● Your task: I'd like every entry returned exactly as it is, with the images left out.

● Listed records:
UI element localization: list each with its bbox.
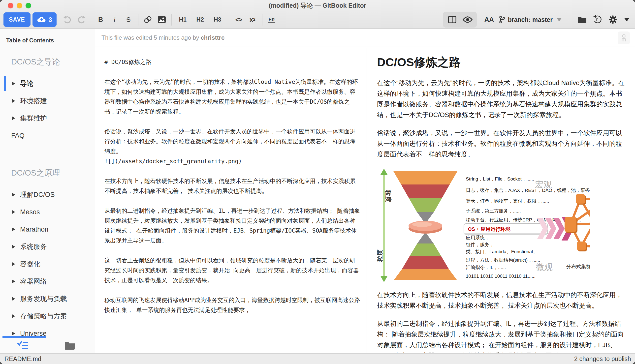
redo-button[interactable] xyxy=(75,12,88,27)
granularity-diagram-image: 粒度 粒度 String，List，File，Socket，...... xyxy=(377,167,590,284)
svg-text:组件，服务，......: 组件，服务，...... xyxy=(466,242,502,247)
svg-text:日志，缓存，集合，AJAX，REST，DAO，线程，池，事务: 日志，缓存，集合，AJAX，REST，DAO，线程，池，事务，...... xyxy=(466,188,590,193)
svg-text:子系统，第三方服务，......: 子系统，第三方服务，...... xyxy=(466,208,521,214)
source-paragraph: 这一切看上去阐述的很粗糙，但从中仍可以看到，领域研究的粒度是不断放大的，随着某一… xyxy=(105,256,360,285)
sidebar: Table of Contents DC/OS之导论 导论 环境搭建 集群维护 … xyxy=(0,29,95,353)
macro-label: 宏观 xyxy=(535,180,552,189)
person-icon xyxy=(620,34,627,42)
sidebar-item-mesos[interactable]: Mesos xyxy=(0,203,95,221)
chevron-down-icon xyxy=(557,18,561,21)
code-button[interactable]: <> xyxy=(232,12,246,27)
toc-list-principle: 理解DC/OS Mesos Marathon 系统服务 容器化 容器网络 xyxy=(0,186,95,342)
sidebar-item-daolun[interactable]: 导论 xyxy=(0,75,95,92)
toolbar-divider xyxy=(262,14,262,26)
sidebar-item-label: Marathon xyxy=(20,226,48,233)
sidebar-item-service-discovery[interactable]: 服务发现与负载 xyxy=(0,290,95,308)
history-button[interactable] xyxy=(592,12,603,27)
expand-arrow-icon[interactable] xyxy=(12,280,15,284)
micro-label: 微观 xyxy=(536,262,553,272)
expand-arrow-icon[interactable] xyxy=(12,82,15,86)
branch-label: branch: master xyxy=(508,16,553,23)
sidebar-item-marathon[interactable]: Marathon xyxy=(0,221,95,238)
eye-icon xyxy=(462,16,473,23)
expand-arrow-icon[interactable] xyxy=(12,116,15,120)
sidebar-item-cluster[interactable]: 集群维护 xyxy=(0,110,95,127)
markdown-preview[interactable]: DC/OS修炼之路 在这个“移动为先，云为先”的时代，一切的技术，架构都以Clo… xyxy=(367,48,635,353)
italic-button[interactable]: i xyxy=(108,12,122,27)
folder-icon xyxy=(64,341,76,350)
expand-arrow-icon[interactable] xyxy=(12,228,15,231)
section-title-intro: DC/OS之导论 xyxy=(11,56,95,68)
preview-heading: DC/OS修炼之路 xyxy=(377,54,628,70)
expand-arrow-icon[interactable] xyxy=(12,245,15,249)
sidebar-item-container-network[interactable]: 容器网络 xyxy=(0,273,95,290)
sidebar-item-label: 集群维护 xyxy=(20,114,47,123)
expand-arrow-icon[interactable] xyxy=(12,297,15,301)
expand-arrow-icon[interactable] xyxy=(12,210,15,214)
changes-to-publish[interactable]: 2 changes to publish xyxy=(574,354,631,364)
source-paragraph: 在这个“移动为先，云为先”的时代，一切的技术，架构都以Cloud Native为… xyxy=(105,77,360,116)
distributed-cluster-icon: 分布式集群、Cloud Native xyxy=(564,194,590,269)
subscript-button[interactable]: x2 xyxy=(246,12,259,27)
svg-text:类、接口、Lambda、Functional、......: 类、接口、Lambda、Functional、...... xyxy=(466,249,545,254)
expand-arrow-icon[interactable] xyxy=(12,99,15,103)
heading3-button[interactable]: H3 xyxy=(209,12,226,27)
settings-button[interactable] xyxy=(607,12,619,27)
expand-arrow-icon[interactable] xyxy=(12,332,15,336)
insert-image-button[interactable] xyxy=(155,12,169,27)
sync-count-badge: 3 xyxy=(49,16,52,23)
sidebar-item-label: 系统服务 xyxy=(20,242,47,251)
bold-button[interactable]: B xyxy=(94,12,108,27)
undo-button[interactable] xyxy=(61,12,75,27)
heading1-button[interactable]: H1 xyxy=(174,12,192,27)
save-button[interactable]: SAVE xyxy=(4,12,31,27)
sidebar-item-label: 理解DC/OS xyxy=(20,190,55,199)
toolbar-divider xyxy=(171,14,172,26)
sidebar-item-storage[interactable]: 存储策略与方案 xyxy=(0,308,95,325)
toc-list-intro: 导论 环境搭建 集群维护 FAQ xyxy=(0,75,95,144)
svg-text:OS + 应用运行环境: OS + 应用运行环境 xyxy=(468,226,510,232)
subscript-sub: 2 xyxy=(253,17,255,22)
expand-arrow-icon[interactable] xyxy=(12,314,15,318)
sidebar-item-env[interactable]: 环境搭建 xyxy=(0,92,95,110)
expand-arrow-icon[interactable] xyxy=(12,262,15,266)
file-edited-bar: This file was edited 5 minutes ago by ch… xyxy=(96,29,635,47)
split-view-button[interactable] xyxy=(444,12,460,27)
sidebar-item-label: 环境搭建 xyxy=(20,96,47,106)
sidebar-item-faq[interactable]: FAQ xyxy=(0,127,95,144)
markdown-source-editor[interactable]: # DC/OS修炼之路 在这个“移动为先，云为先”的时代，一切的技术，架构都以C… xyxy=(96,48,367,353)
more-menu-button[interactable] xyxy=(624,18,629,21)
files-button[interactable] xyxy=(576,12,588,27)
file-edited-text: This file was edited 5 minutes ago by ch… xyxy=(96,29,635,46)
sidebar-item-system-services[interactable]: 系统服务 xyxy=(0,238,95,256)
sidebar-item-understand-dcos[interactable]: 理解DC/OS xyxy=(0,186,95,203)
file-edited-author: christtrc xyxy=(201,34,225,41)
tab-files[interactable] xyxy=(64,341,76,350)
insert-link-button[interactable] xyxy=(141,12,155,27)
source-paragraph: 俗话说，聚沙成塔，又说，一沙一世界。在软件开发人员的世界中，一个软件应用可以从一… xyxy=(105,126,360,156)
toolbar-divider xyxy=(138,14,138,26)
source-paragraph: 移动互联网的飞速发展使得移动APP成为业务交互的入口，海量数据跨越时空限制，被互… xyxy=(105,295,360,315)
tab-table-of-contents[interactable] xyxy=(16,340,29,350)
heading2-button[interactable]: H2 xyxy=(192,12,209,27)
sidebar-item-label: 容器网络 xyxy=(20,277,47,286)
sync-upload-button[interactable]: 3 xyxy=(33,12,57,27)
branch-selector[interactable]: branch: master xyxy=(499,15,561,24)
sidebar-divider xyxy=(4,152,91,152)
sidebar-item-label: 容器化 xyxy=(20,260,40,268)
strikethrough-button[interactable]: S xyxy=(122,12,136,27)
gitbook-editor-window: (modified) 导论 — GitBook Editor SAVE 3 B … xyxy=(0,0,635,364)
expand-arrow-icon[interactable] xyxy=(12,193,15,197)
font-settings-button[interactable]: AA xyxy=(484,16,494,24)
active-tab-indicator xyxy=(3,336,46,338)
sidebar-item-containerization[interactable]: 容器化 xyxy=(0,256,95,273)
toolbar-left: SAVE 3 B i S xyxy=(4,12,279,27)
horizontal-rule-button[interactable]: HR xyxy=(265,12,279,27)
preview-button[interactable] xyxy=(460,12,475,27)
git-branch-icon xyxy=(499,15,505,24)
preview-paragraph: 在这个“移动为先，云为先”的时代，一切的技术，架构都以Cloud Native为… xyxy=(377,78,628,120)
sidebar-item-label: 服务发现与负载 xyxy=(20,294,67,303)
source-paragraph: 在技术方向上，随着软硬件技术的不断发展，信息技术在生产活动中的不断深化应用，技术… xyxy=(105,176,360,196)
subscript-base: x xyxy=(250,16,253,24)
granularity-axis-arrow: 粒度 粒度 xyxy=(377,168,392,282)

● Problem solution:
UI element localization: list each with its bbox.
redo-button[interactable] xyxy=(75,12,88,27)
granularity-diagram-image: 粒度 粒度 String，List，File，Socket，...... xyxy=(377,167,590,284)
svg-text:组件，服务，......: 组件，服务，...... xyxy=(466,242,502,247)
svg-text:日志，缓存，集合，AJAX，REST，DAO，线程，池，事务: 日志，缓存，集合，AJAX，REST，DAO，线程，池，事务，...... xyxy=(466,188,590,193)
svg-text:子系统，第三方服务，......: 子系统，第三方服务，...... xyxy=(466,208,521,214)
source-paragraph: 这一切看上去阐述的很粗糙，但从中仍可以看到，领域研究的粒度是不断放大的，随着某一… xyxy=(105,256,360,285)
sidebar: Table of Contents DC/OS之导论 导论 环境搭建 集群维护 … xyxy=(0,29,95,353)
macro-label: 宏观 xyxy=(535,180,552,189)
person-icon xyxy=(620,34,627,42)
sidebar-item-mesos[interactable]: Mesos xyxy=(0,203,95,221)
chevron-down-icon xyxy=(557,18,561,21)
code-button[interactable]: <> xyxy=(232,12,246,27)
toc-list-principle: 理解DC/OS Mesos Marathon 系统服务 容器化 容器网络 xyxy=(0,186,95,342)
sidebar-item-daolun[interactable]: 导论 xyxy=(0,75,95,92)
toolbar-divider xyxy=(262,14,262,26)
sidebar-item-label: Marathon xyxy=(20,226,48,233)
sidebar-item-service-discovery[interactable]: 服务发现与负载 xyxy=(0,290,95,308)
history-button[interactable] xyxy=(592,12,603,27)
expand-arrow-icon[interactable] xyxy=(12,280,15,284)
micro-label: 微观 xyxy=(536,262,553,272)
expand-arrow-icon[interactable] xyxy=(12,82,15,86)
branch-label: branch: master xyxy=(508,16,553,23)
sidebar-item-marathon[interactable]: Marathon xyxy=(0,221,95,238)
eye-icon xyxy=(462,16,473,23)
expand-arrow-icon[interactable] xyxy=(12,116,15,120)
sidebar-item-cluster[interactable]: 集群维护 xyxy=(0,110,95,127)
markdown-preview[interactable]: DC/OS修炼之路 在这个“移动为先，云为先”的时代，一切的技术，架构都以Clo… xyxy=(367,48,635,353)
italic-button[interactable]: i xyxy=(108,12,122,27)
folder-icon xyxy=(64,341,76,350)
expand-arrow-icon[interactable] xyxy=(12,228,15,231)
section-title-intro: DC/OS之导论 xyxy=(11,56,95,68)
preview-heading: DC/OS修炼之路 xyxy=(377,54,628,70)
expand-arrow-icon[interactable] xyxy=(12,245,15,249)
sidebar-item-container-network[interactable]: 容器网络 xyxy=(0,273,95,290)
sidebar-item-label: 集群维护 xyxy=(20,114,47,123)
expand-arrow-icon[interactable] xyxy=(12,297,15,301)
expand-arrow-icon[interactable] xyxy=(12,210,15,214)
changes-to-publish[interactable]: 2 changes to publish xyxy=(574,354,631,364)
source-paragraph: 在这个“移动为先，云为先”的时代，一切的技术，架构都以Cloud Native为… xyxy=(105,77,360,116)
distributed-cluster-icon: 分布式集群、Cloud Native xyxy=(564,194,590,269)
subscript-button[interactable]: x2 xyxy=(246,12,259,27)
svg-text:类、接口、Lambda、Functional、......: 类、接口、Lambda、Functional、...... xyxy=(466,249,545,254)
expand-arrow-icon[interactable] xyxy=(12,99,15,103)
heading3-button[interactable]: H3 xyxy=(209,12,226,27)
settings-button[interactable] xyxy=(607,12,619,27)
expand-arrow-icon[interactable] xyxy=(12,332,15,336)
insert-image-button[interactable] xyxy=(155,12,169,27)
sync-count-badge: 3 xyxy=(49,16,52,23)
sidebar-item-label: 系统服务 xyxy=(20,242,47,251)
bold-button[interactable]: B xyxy=(94,12,108,27)
undo-button[interactable] xyxy=(61,12,75,27)
heading1-button[interactable]: H1 xyxy=(174,12,192,27)
save-button[interactable]: SAVE xyxy=(4,12,31,27)
sidebar-item-label: 理解DC/OS xyxy=(20,190,55,199)
toolbar-divider xyxy=(171,14,172,26)
sidebar-item-storage[interactable]: 存储策略与方案 xyxy=(0,308,95,325)
toc-list-intro: 导论 环境搭建 集群维护 FAQ xyxy=(0,75,95,144)
svg-text:OS + 应用运行环境: OS + 应用运行环境 xyxy=(468,226,510,232)
subscript-sub: 2 xyxy=(253,17,255,22)
expand-arrow-icon[interactable] xyxy=(12,314,15,318)
sidebar-item-env[interactable]: 环境搭建 xyxy=(0,92,95,110)
expand-arrow-icon[interactable] xyxy=(12,262,15,266)
file-edited-bar: This file was edited 5 minutes ago by ch… xyxy=(96,29,635,47)
split-view-button[interactable] xyxy=(444,12,460,27)
sidebar-item-label: 环境搭建 xyxy=(20,96,47,106)
sidebar-item-faq[interactable]: FAQ xyxy=(0,127,95,144)
markdown-source-editor[interactable]: # DC/OS修炼之路 在这个“移动为先，云为先”的时代，一切的技术，架构都以C… xyxy=(96,48,367,353)
more-menu-button[interactable] xyxy=(624,18,629,21)
files-button[interactable] xyxy=(576,12,588,27)
file-edited-text: This file was edited 5 minutes ago by ch… xyxy=(96,29,635,46)
sidebar-item-system-services[interactable]: 系统服务 xyxy=(0,238,95,256)
sidebar-item-understand-dcos[interactable]: 理解DC/OS xyxy=(0,186,95,203)
file-edited-author: christtrc xyxy=(201,34,225,41)
tab-files[interactable] xyxy=(64,341,76,350)
insert-link-button[interactable] xyxy=(141,12,155,27)
source-paragraph: 俗话说，聚沙成塔，又说，一沙一世界。在软件开发人员的世界中，一个软件应用可以从一… xyxy=(105,126,360,156)
toolbar-divider xyxy=(138,14,138,26)
source-paragraph: 移动互联网的飞速发展使得移动APP成为业务交互的入口，海量数据跨越时空限制，被互… xyxy=(105,295,360,315)
tab-table-of-contents[interactable] xyxy=(16,340,29,350)
heading2-button[interactable]: H2 xyxy=(192,12,209,27)
sidebar-item-label: 容器网络 xyxy=(20,277,47,286)
sync-upload-button[interactable]: 3 xyxy=(33,12,57,27)
branch-selector[interactable]: branch: master xyxy=(499,15,561,24)
sidebar-divider xyxy=(4,152,91,152)
sidebar-item-label: 容器化 xyxy=(20,260,40,268)
strikethrough-button[interactable]: S xyxy=(122,12,136,27)
gitbook-editor-window: (modified) 导论 — GitBook Editor SAVE 3 B … xyxy=(0,0,635,364)
expand-arrow-icon[interactable] xyxy=(12,193,15,197)
font-settings-button[interactable]: AA xyxy=(484,16,494,24)
active-tab-indicator xyxy=(3,336,46,338)
sidebar-item-containerization[interactable]: 容器化 xyxy=(0,256,95,273)
toolbar-left: SAVE 3 B i S xyxy=(4,12,279,27)
horizontal-rule-button[interactable]: HR xyxy=(265,12,279,27)
preview-button[interactable] xyxy=(460,12,475,27)
git-branch-icon xyxy=(499,15,505,24)
preview-paragraph: 在这个“移动为先，云为先”的时代，一切的技术，架构都以Cloud Native为… xyxy=(377,78,628,120)
sidebar-item-label: 服务发现与负载 xyxy=(20,294,67,303)
source-paragraph: 在技术方向上，随着软硬件技术的不断发展，信息技术在生产活动中的不断深化应用，技术… xyxy=(105,176,360,196)
subscript-base: x xyxy=(250,16,253,24)
granularity-axis-arrow: 粒度 粒度 xyxy=(377,168,392,282)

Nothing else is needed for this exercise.